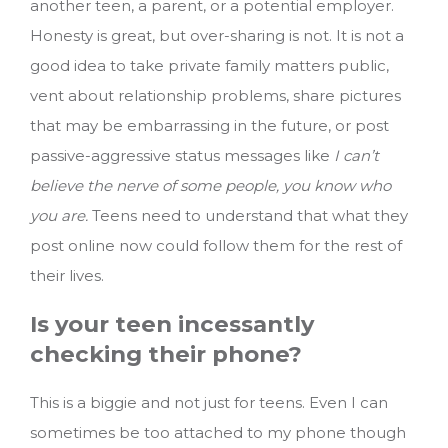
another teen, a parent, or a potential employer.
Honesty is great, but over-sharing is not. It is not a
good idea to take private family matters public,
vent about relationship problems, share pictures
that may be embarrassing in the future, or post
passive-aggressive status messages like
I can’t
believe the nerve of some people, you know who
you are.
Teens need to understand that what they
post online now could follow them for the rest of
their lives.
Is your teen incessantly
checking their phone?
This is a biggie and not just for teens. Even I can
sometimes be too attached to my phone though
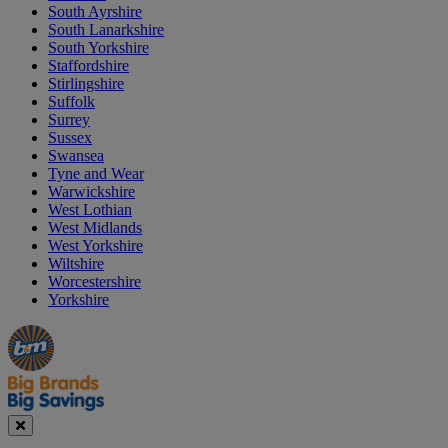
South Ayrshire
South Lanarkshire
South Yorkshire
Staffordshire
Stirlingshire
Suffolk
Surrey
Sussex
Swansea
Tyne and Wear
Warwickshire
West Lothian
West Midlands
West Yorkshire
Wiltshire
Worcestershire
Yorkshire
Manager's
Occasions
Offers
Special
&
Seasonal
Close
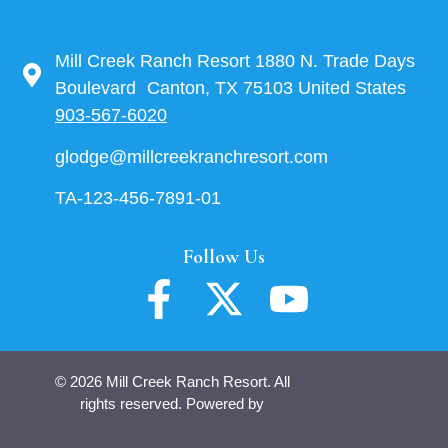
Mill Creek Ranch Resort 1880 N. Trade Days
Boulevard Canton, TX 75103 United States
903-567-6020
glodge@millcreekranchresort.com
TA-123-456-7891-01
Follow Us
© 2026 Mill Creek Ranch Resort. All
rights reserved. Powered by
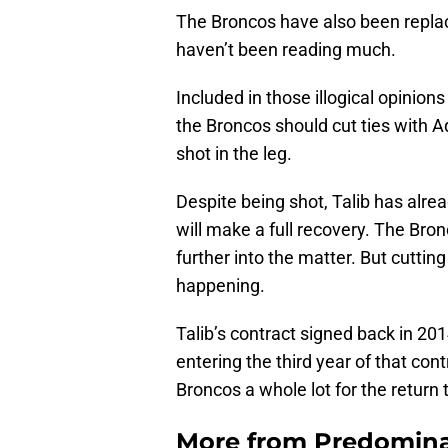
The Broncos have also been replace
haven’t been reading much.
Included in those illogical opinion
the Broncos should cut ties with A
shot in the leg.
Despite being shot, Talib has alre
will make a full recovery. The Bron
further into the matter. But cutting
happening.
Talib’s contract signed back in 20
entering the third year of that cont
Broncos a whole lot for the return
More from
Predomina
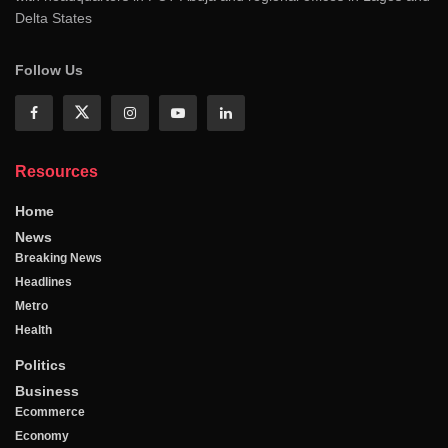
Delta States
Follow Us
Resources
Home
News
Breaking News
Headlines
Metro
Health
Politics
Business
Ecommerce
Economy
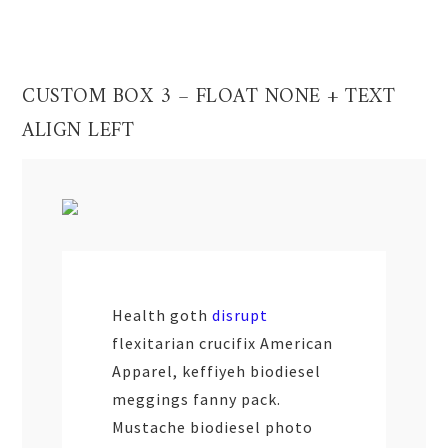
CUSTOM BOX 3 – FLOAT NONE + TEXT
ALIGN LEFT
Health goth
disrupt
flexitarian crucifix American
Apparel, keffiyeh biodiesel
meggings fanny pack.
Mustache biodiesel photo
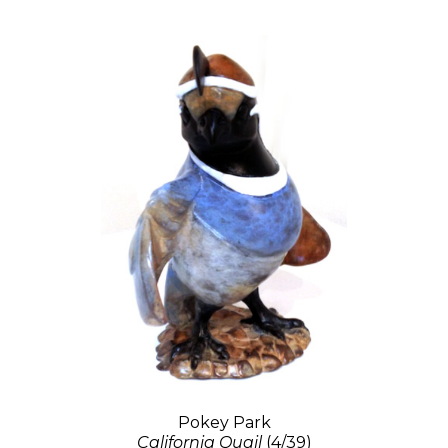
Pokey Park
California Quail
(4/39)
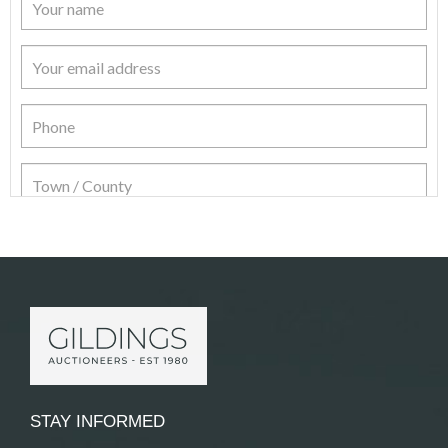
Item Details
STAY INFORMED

---

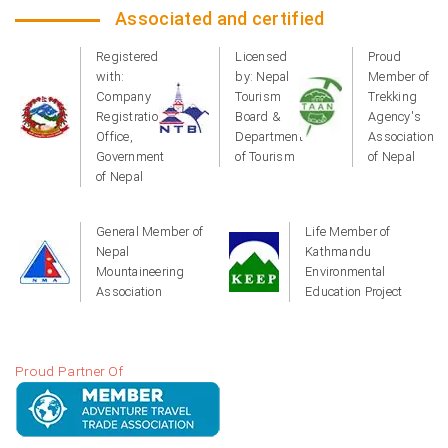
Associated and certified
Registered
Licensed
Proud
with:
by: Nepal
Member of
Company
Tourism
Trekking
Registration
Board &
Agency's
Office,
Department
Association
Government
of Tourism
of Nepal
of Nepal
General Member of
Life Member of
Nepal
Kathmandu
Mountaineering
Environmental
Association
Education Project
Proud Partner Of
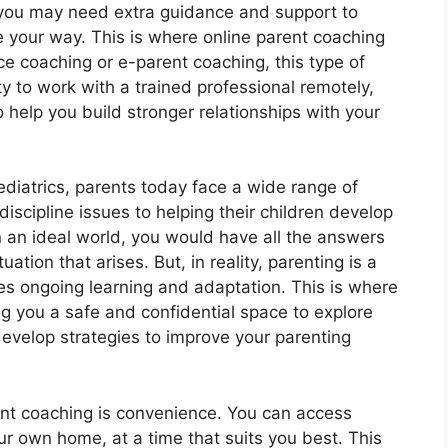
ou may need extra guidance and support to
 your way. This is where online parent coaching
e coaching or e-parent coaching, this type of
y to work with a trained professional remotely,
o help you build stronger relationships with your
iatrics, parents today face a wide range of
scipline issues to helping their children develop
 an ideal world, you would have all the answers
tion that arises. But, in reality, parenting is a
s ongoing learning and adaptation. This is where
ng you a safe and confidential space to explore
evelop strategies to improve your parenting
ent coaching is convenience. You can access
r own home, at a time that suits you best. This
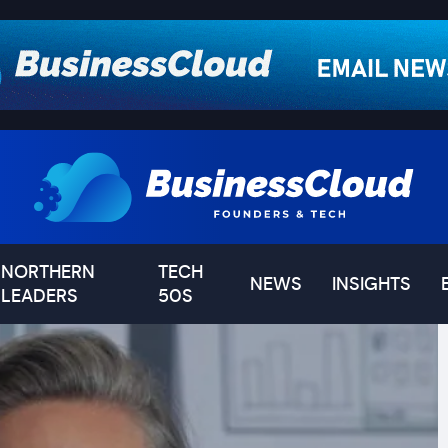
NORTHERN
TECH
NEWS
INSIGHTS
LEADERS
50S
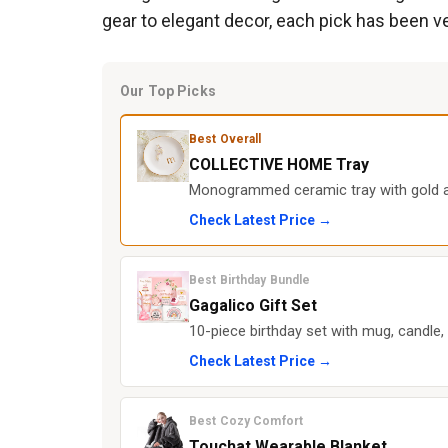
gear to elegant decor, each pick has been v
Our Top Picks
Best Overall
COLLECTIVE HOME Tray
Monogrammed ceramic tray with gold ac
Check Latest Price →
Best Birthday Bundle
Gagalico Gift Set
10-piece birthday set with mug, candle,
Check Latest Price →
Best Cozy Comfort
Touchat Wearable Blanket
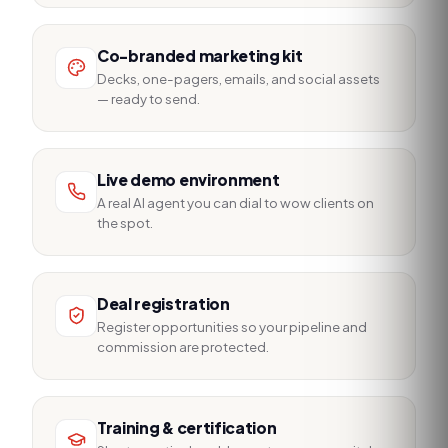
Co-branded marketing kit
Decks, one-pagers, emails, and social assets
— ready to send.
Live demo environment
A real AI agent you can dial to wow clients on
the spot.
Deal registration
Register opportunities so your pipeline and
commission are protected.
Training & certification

● Aim of the exercise
Repeat only the stretch of data above that runs from the line with "California Quail" to the line with "STAY INFORMED". Keep both end lines; exclude pictures.

● Task output
California Quail
(4/39)
Item Details
STAY INFORMED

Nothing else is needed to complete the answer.